Monday, July 2, 2012

My Take On the Fifty Shades Trilogy [Migrated Post]



This is going to be my first ever book review. I’ve never done a book review before. I’ve always thought about doing it, but I frolic so much around books that the idea of sitting down and thinking critically about what I just absorbed would require of me huge discipline.

Thing is, this book meant a lot to me. So much that I cannot not say something about it.

Plot Overview


Out of all the romance books I've ever read, the Fifty Shades trilogy is the most beguiling one of all. Far from Lisa Kleypas’ lovemaking-in-the-carriage scenes or Jane Austen’s witty, passionate characters, our heroine, Anastasia Steele, is an equal mix of these powerful psyches, only younger.
Ana is a 21-year-old literature graduate who’s ready to go out to the publishing world. She’s also a virgin. She meets the handsome 26-year-old billionaire Christian Grey, who offered to get involved in an exclusive BDSM relationship with him.

During the first chapters of the first book, she was dumbstruck, intimidated, yet lured by his charms, repeatedly falling off balance in his presence.

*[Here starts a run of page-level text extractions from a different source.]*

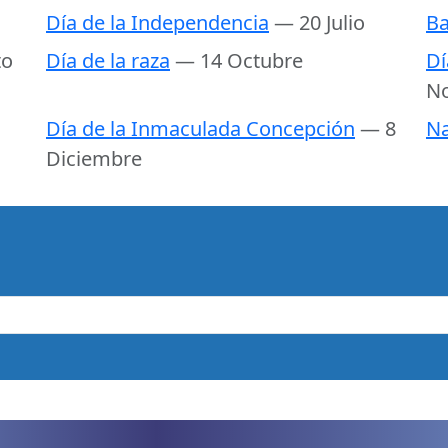
Día de la Independencia
— 20 Julio
Ba
to
Día de la raza
— 14 Octubre
Dí
N
Día de la Inmaculada Concepción
— 8
Na
Diciembre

Not having a clue that she exudes the same “bewitching” effect on christian, the manipulative man invited her to sign a nondisclosure agreement for him to have complete physical control over her life. In exchange for Ana becoming his very own sex slave, the agreement seals the deal for him to put her health and safety, and eventually her happiness as well, above his own.

After learning Ana’s “lack of experience”, Christian became angry with himself for assuming otherwise. He began to take great care with how he treats and approaches Ana. The amount of "training" he did with her gradually transformed him into a man who's capable at loving, especially toward the end. Although Ana's world instantly changed the moment she met Christian, ironically Christian's the one who would eventually experience drastic changes in terms of character. I mean, he's dealing with a woman who's never had a boyfriend all her life. You can't just force the lady to give in to your kinky desires, nor can Ana expect Christian to understand what normal romantic relationships look like, since he's never done the "boyfriend thing".

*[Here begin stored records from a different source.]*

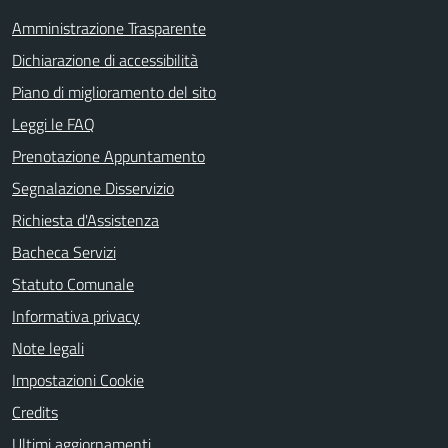
Amministrazione Trasparente
Dichiarazione di accessibilità
Piano di miglioramento del sito
Leggi le FAQ
Prenotazione Appuntamento
Segnalazione Disservizio
Richiesta d'Assistenza
Bacheca Servizi
Statuto Comunale
Informativa privacy
Note legali
Impostazioni Cookie
Credits
Ultimi aggiornamenti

Lots of sex and orgasmic trysts later, Ana slowly begins to see the Christian Grey hidden from the public as she unravels the dark past that makes him his dominating, often sadistic, yet melancholic “fucked up” self today. In the first book, we only see a glimpse of Christian's psyche that constantly needs to control. In Fifty Shades Darker, James revealed his haunting past.

Mass Effect


To me, what’s most compelling about James’ masterpiece is how the trilogy challenges sexism in our separatist culture today – especially with the recent wave of feminism. Not that I'm against gender equality, just that I'm a bit of a traditionalist when it comes to romantic relationships. Christian is the classic patriarch (and insists to be so) who's all manly man and takes pride in his role as a provider (insists so) while Ana loosely embodies the modern transition toward more flexible gender roles.

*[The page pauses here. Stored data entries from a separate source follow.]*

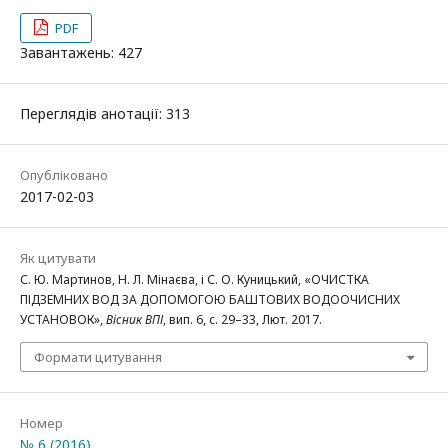
PDF
Завантажень: 427
Переглядів анотації: 313
Опубліковано
2017-02-03
Як цитувати
С. Ю. Мартинов, Н. Л. Мінаєва, і С. О. Куницький, «ОЧИСТКА
ПІДЗЕМНИХ ВОД ЗА ДОПОМОГОЮ БАШТОВИХ ВОДООЧИСНИХ
УСТАНОВОК»,
Вісник ВПІ
, вип. 6, с. 29–33, Лют. 2017.
Формати цитування
Номер
№ 6 (2016)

I know this doesn't contribute to the worldwide phenomenon that Fifty Shades is today, and I'm pretty sure E. L. James didn't intend on portraying the ideal social system when she wrote about the couple in fan-fiction forums. More than 10 million copies have been sold and still on demand for reprints every day since its publication. Due to its mass popularity, suddenly, women are talking about their deepest sexual desires openly with their girlfriends, and men can put away their Maxims and FHMs away to join their private conversations. For married couples who read the book together, it helps either in reviving a long-forgotten sex life or in furthering their sexual exploits.

Despite its vanilla quality for the average man's taste for porn, Fifty Shades has offered real perspective for men across first-world countries as they've long mystified female orgasm. Men now understands that just like themselves, women have desires and fantasies too. “It’s an invigorating book and encouraging for a man to really be uninhibited sexually and to really try pleasing his partner, because she really can have orgasms and just might really enjoy them,” said student Gern Blanston to International Business Times.

As an Asian 22-year-old girl, I’m more interested about how it will affect the women in Eastern cultures, which obviously will take a longer time to observe.

Why I'm Sold


I bought the books mainly because of my curiosity as to how this erotica-slash-romance has swept millions of women worldwide under their feet. The only thing I knew at the beginning was that it’s a product that grew out of fan-fiction. And so I waited and waited until the hype dies down, but it didn’t. In fact, there’s been talks about its film adaptation not long after the book has lingered on the New York Times bestseller list for weeks.

As I said, I ended up enjoying the books very much because I could really relate with the characters. I admire Ana’s intelligence (“smart mouth”, Christian Grey would say) and her quiet beauty tucked beneath her English novels, plus the fact that her name is where mine has its roots from (this is not a valid reason I know lol), and that I’m also dating a working guy who’s 6 years my senior while I'm graduating from college. Naive, yet possessing the modern female’s independent spirit, Ana is the epitome of the average man’s fantasy girlfriend (“Always so eager, Miss Steele,” Christian kept saying). Yes she's a virgin and all, but she’s far from shy to try new things, so adventurous to explore even the most dangerous places of her own sexuality, added to the fact that it's completely untouched before there was Christian Grey, giving and trusting the beautiful man she barely knows all of her soul despite knowing his twisted practices. Before, she never knew she could withstand spanking, much less enjoy it. “Yes, sir,” she kept agreeing to his vicious deeds, letting him grab her pigtails (up the way he wanted them to, of course) and hitting her rear simultaneously.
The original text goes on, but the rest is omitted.